From Bugzilla Helper: User-Agent: Mozilla/5.0 (X11; U; Linux i686; en-US; rv:1.0.2) Gecko/20021120 Netscape/7.01 Description of problem: We have a partiotion (size ~ 1TB) with user quotas turned on. 'repquota -a' and warnquota used to work fine. Now, with the amount of data and users growing on that partition (currently ~450GB for ~100 users), both commands stopped working and terminated with a "Segmentation fault". Version-Release number of selected component (if applicable): quota-3.06-9.7 How reproducible: Always Steps to Reproduce: 1. run 'repquota -a' or warnquota 2. 3. Actual Results: Segmentation fault Expected Results: List quotas and send an email to people who are over quota. Additional info: # repquota -a *** Report for user quotas on device /dev/sdd1 Block grace time: 7days; Inode grace time: 7days Block limits File limits User used soft hard grace used soft hard grace ---------------------------------------------------------------------- Segmentation fault # /usr/sbin/warnquota Segmentation fault
Created attachment 92828 [details] 'repquota -a' strace
Created attachment 92829 [details] warnquota strace
General infos: # uname -a Linux foo 2.4.18-27.7.xsmp #1 SMP Fri Mar 14 05:52:30 EST 2003 i686 unknown # df -h Filesystem Size Used Avail Use% Mounted on /dev/md0 387M 117M 250M 32% / /dev/md3 980M 74M 856M 8% /.afs_cache /dev/md5 7.7G 33M 7.2G 1% /local none 1.9G 0 1.8G 0% /dev/shm /dev/md2 980M 17M 914M 2% /tmp /dev/md4 4.8G 1.4G 3.2G 29% /usr /dev/md1 1.9G 125M 1.7G 7% /var /dev/sdd1 1019G 474G 545G 47% /export/home/h1 /dev/sde1 849G 217G 632G 26% /export/project/p1 /dev/sdg1 902G 162G 740G 18% /export/scratch/s1 /dev/sde2 7.6M 1.2M 6.0M 16% /var/lib/nfs sdd1 has user quotas turned on sde1 and sde2 have group quotas turned on ('repquota -ag' works, btw)

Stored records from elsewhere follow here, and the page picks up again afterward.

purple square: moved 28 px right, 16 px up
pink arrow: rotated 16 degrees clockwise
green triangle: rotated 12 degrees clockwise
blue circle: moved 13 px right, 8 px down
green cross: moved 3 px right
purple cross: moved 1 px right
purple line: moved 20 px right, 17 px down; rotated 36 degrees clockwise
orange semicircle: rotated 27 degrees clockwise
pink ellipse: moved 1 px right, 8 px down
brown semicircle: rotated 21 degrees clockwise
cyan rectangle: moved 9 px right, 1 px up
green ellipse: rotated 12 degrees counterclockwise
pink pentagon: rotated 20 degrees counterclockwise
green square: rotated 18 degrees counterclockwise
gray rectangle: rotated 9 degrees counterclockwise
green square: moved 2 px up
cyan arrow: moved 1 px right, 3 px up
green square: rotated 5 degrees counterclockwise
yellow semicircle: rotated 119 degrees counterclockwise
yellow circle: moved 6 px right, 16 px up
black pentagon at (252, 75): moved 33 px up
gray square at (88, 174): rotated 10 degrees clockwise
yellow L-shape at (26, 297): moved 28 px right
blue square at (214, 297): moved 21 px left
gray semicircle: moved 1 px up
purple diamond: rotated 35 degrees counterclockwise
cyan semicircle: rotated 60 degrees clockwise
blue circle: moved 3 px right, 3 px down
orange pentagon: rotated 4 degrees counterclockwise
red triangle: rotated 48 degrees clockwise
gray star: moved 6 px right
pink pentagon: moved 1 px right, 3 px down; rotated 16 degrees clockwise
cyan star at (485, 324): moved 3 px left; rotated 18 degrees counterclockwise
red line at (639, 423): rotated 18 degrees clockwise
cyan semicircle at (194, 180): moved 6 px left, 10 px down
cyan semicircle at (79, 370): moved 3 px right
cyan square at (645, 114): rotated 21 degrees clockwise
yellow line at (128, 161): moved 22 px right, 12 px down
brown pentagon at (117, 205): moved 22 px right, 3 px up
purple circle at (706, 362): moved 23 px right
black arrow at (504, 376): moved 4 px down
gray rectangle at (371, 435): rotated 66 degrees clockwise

And of course the mounted file systems: /dev/md0 on / type ext3 (rw) none on /proc type proc (rw) /dev/md3 on /.afs_cache type ext3 (rw) none on /dev/pts type devpts (rw,gid=5,mode=620) /dev/md5 on /local type ext3 (rw) none on /dev/shm type tmpfs (rw) /dev/md2 on /tmp type ext3 (rw) /dev/md4 on /usr type ext3 (rw) /dev/md1 on /var type ext3 (rw) /dev/sdd1 on /export/home/h1 type ext3 (rw,data=journal,usrquota) /dev/sde1 on /export/project/p1 type ext3 (rw,data=journal,grpquota) /dev/sdg1 on /export/scratch/s1 type ext3 (rw,data=writeback,grpquota) /dev/sde2 on /var/lib/nfs type ext3 (rw,data=journal) Please let me know if you need more infos, thanks. Regards, Marc
Red Hat apologizes that these issues have not been resolved yet. We do want to make sure that no important bugs slip through the cracks. Red Hat Linux 7.3 and Red Hat Linux 9 are no longer supported by Red Hat, Inc. They are maintained by the Fedora Legacy project (http://www.fedoralegacy.org/) for security updates only. If this is a security issue, please reassign to the 'Fedora Legacy' product in bugzilla. Please note that Legacy security update support for these products will stop on December 31st, 2006. If this is not a security issue, please check if this issue is still present in a current Fedora Core release. If so, please change the product and version to match, and check the box indicating that the requested information has been provided. If you are currently still running Red Hat Linux 7.3 or 9, please note that Fedora Legacy security update support for these products will stop on December 31st, 2006. You are strongly advised to upgrade to a current Fedora Core release or Red Hat Enterprise Linux or comparable. Some information on which option may be right for you is available at http://www.redhat.com/rhel/migrate/redhatlinux/. Any bug still open against Red Hat Linux 7.3 or 9 at the end of 2006 will be closed 'CANTFIX'. Again, if this bug still exists in a current release, or is a security issue, please change the product as necessary. We thank you for your help, and apologize again that we haven't handled these issues to this point.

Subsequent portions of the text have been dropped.